For the next two days, I will be attending Virtual Worlds 2008, a conference to be held at the Javits Center in New York City. My interest in being there is to learn about an emerging digital sector that is creating compelling new ways of communicating. Education is a form of communicating, at least in part. Will educators be leaders at this conference? Well, no. Maybe they should be. It is advertising and entertainment that are the big thought leaders for digital communication, while educators are primarily still back in the print era. Maybe educators will step up soon to use virtual world possibilities for learning.
The picture here of Reuben Steiger is from the homepage of one of the major sponsors of the conference at Javits Center, Millions of Us. The image is a frame from a video in which he describes how Tivo has become much-used because people don’t like advertising. He goes on to say that for advertisers a good answer to that problem is creating advertising that is entertaining so people would not skip it if they were given a choice. He says that “virtual worlds are amazing for this, but so are social networks.” Steiger goes on to explain that he founded Millions are Us as a company to follow these methods for advertising.
Are you following the parallel for education? The old ways of doing education are often what students will go to great lengths to skip. Why not use new arts and technologies that can actually make education material entertaining? Why not do some educating in virtual worlds and social networks?

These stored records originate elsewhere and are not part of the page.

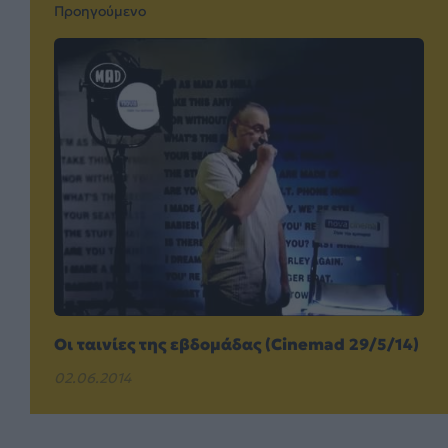
Προηγούμενο
Οι ταινίες της εβδομάδας (Cinemad 29/5/14)
02.06.2014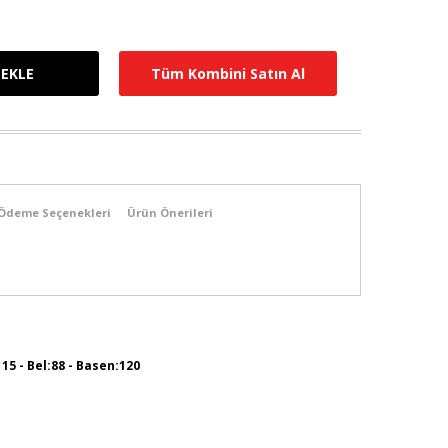
Tüm Kombini Satın Al
Ödeme Seçenekleri
Ürün Önerileri
115 - Bel:88 - Basen:120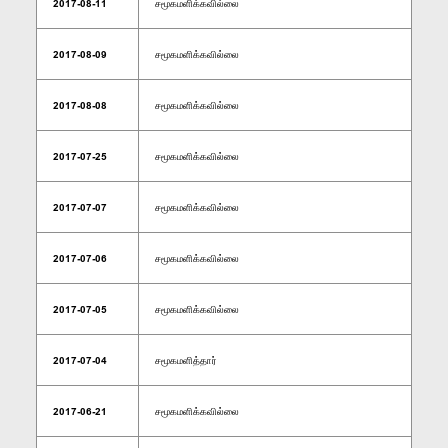
2017-08-11
சமூகமளிக்கவில்லை
2017-08-09
சமூகமளிக்கவில்லை
2017-08-08
சமூகமளிக்கவில்லை
2017-07-25
சமூகமளிக்கவில்லை
2017-07-07
சமூகமளிக்கவில்லை
2017-07-06
சமூகமளிக்கவில்லை
2017-07-05
சமூகமளிக்கவில்லை
2017-07-04
சமூகமளித்தார்
2017-06-21
சமூகமளிக்கவில்லை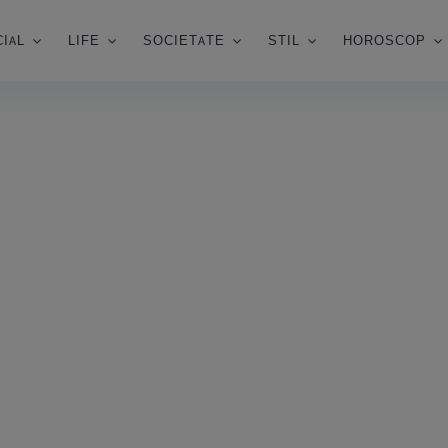
IAL
LIFE
SOCIETATE
STIL
HOROSCOP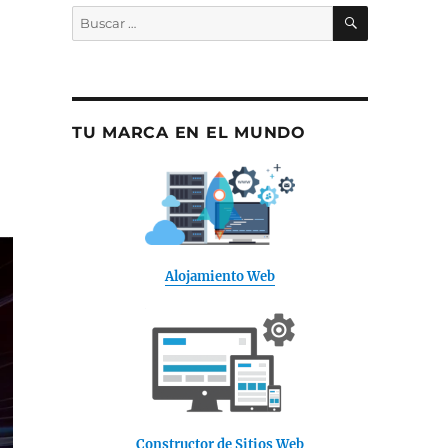
BUSCAR
Buscar
por:
TU MARCA EN EL MUNDO
Alojamiento Web
Constructor de Sitios Web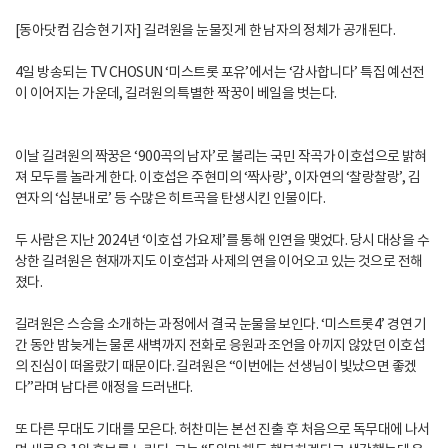
[동아닷컴 김승현 기자] 길려원을 눈물짓게 한 남자의 정체가 공개된다.
4일 방송되는 TV CHOSUN ‘미스트롯 포유’에서는 ‘감사합니다’ 특집 예선전
이 이어지는 가운데, 길려원의 특별한 짝꿍이 베일을 벗는다.
이날 길려원의 짝꿍은 ‘900곡의 남자’로 불리는 국민 작곡가 이호섭으로 밝혀
져 모두를 놀라게 한다. 이호섭은 주현미의 ‘짝사랑’, 이자연의 ‘찰랑찰랑’, 김
연자의 ‘십분내로’ 등 수많은 히트곡을 탄생시킨 인물이다.
두 사람은 지난 2024년 ‘이호섭 가요제’를 통해 인연을 맺었다. 당시 대상을 수
상한 길려원은 현재까지도 이호섭과 사제의 연을 이어오고 있는 것으로 전해
졌다.
길려원은 스승을 소개하는 과정에서 결국 눈물을 보인다. ‘미스트롯4’ 경연 기
간 동안 밤늦게는 물론 새벽까지 전화로 응원과 조언을 아끼지 않았던 이호섭
의 진심이 떠올랐기 때문이다. 길려원은 “이번에는 선생님이 빛났으면 좋겠
다”라며 남다른 애정을 드러낸다.
또 다른 무대도 기대를 모은다. 허찬미는 본선 진출 후 처음으로 독무대에 나서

Here is a virtual reality check for educators: Listen to Reuben Steiger on his Millions of Us video and while you do, think about how the methods he proposes for advertising could engage millions of students in learning. Steiger tells us we are in the “avatar age” and sketches how advertisers can participate effectively in that age. How can we properly parallel this kind of path for learning, or must, or should education not adopt the tools that advertising is picking up?